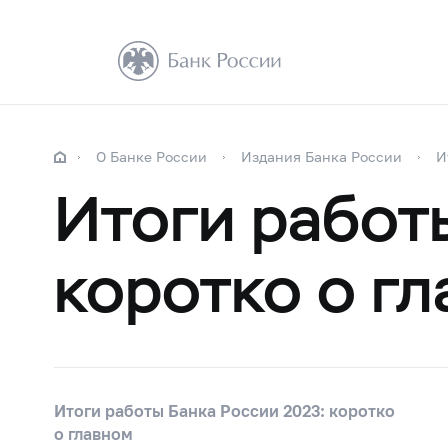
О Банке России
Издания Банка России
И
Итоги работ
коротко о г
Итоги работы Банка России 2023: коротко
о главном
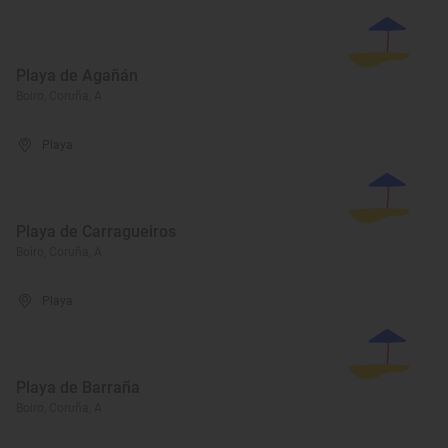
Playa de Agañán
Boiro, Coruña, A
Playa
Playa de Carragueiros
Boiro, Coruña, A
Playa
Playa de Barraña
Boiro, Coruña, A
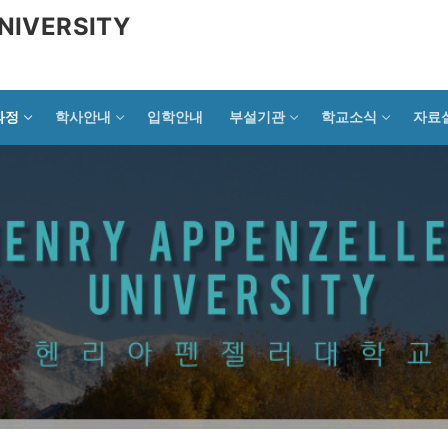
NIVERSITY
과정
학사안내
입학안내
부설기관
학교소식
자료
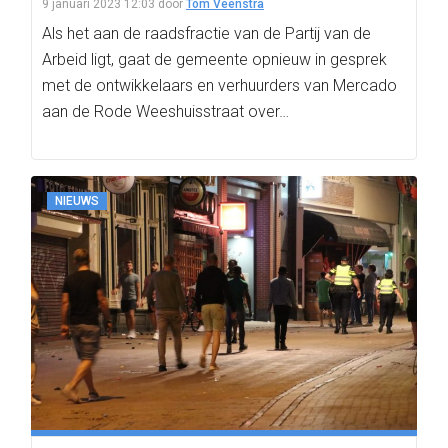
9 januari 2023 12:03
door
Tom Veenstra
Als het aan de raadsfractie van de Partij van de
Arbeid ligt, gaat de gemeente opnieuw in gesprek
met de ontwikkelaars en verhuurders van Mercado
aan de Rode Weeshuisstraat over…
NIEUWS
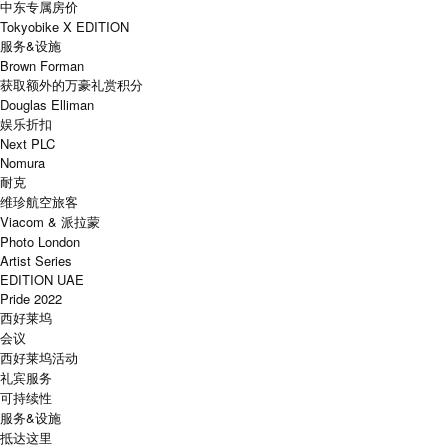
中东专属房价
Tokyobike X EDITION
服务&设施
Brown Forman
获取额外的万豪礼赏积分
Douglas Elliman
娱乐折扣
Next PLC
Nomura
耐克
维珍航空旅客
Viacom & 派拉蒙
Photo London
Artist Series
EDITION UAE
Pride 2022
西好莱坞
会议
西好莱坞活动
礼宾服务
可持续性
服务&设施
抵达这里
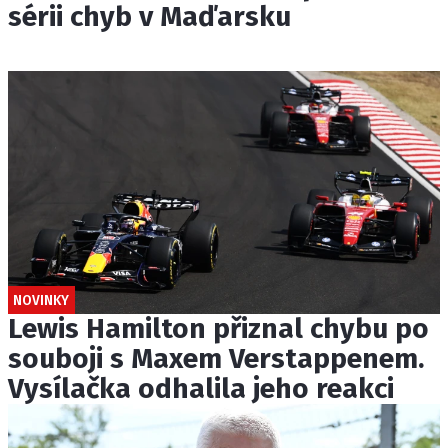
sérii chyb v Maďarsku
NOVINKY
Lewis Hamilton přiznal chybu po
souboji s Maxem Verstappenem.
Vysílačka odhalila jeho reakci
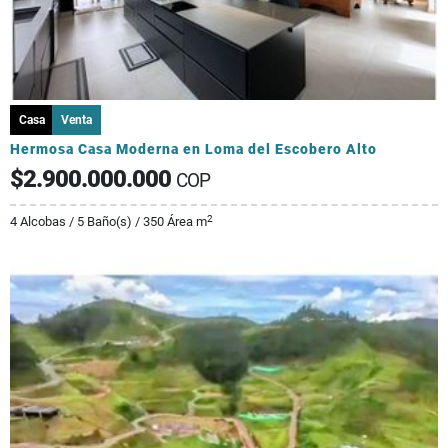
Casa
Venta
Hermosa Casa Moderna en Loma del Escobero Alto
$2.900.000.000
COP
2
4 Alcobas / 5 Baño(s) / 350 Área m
----------
- **YOUR OBJECTIVE**: Among the lines above, find the ones containing "Итоги" and copy them.

- **SOLVED EXERCISE**:
Итоги работ
Итоги работы Банка России 2023: коротко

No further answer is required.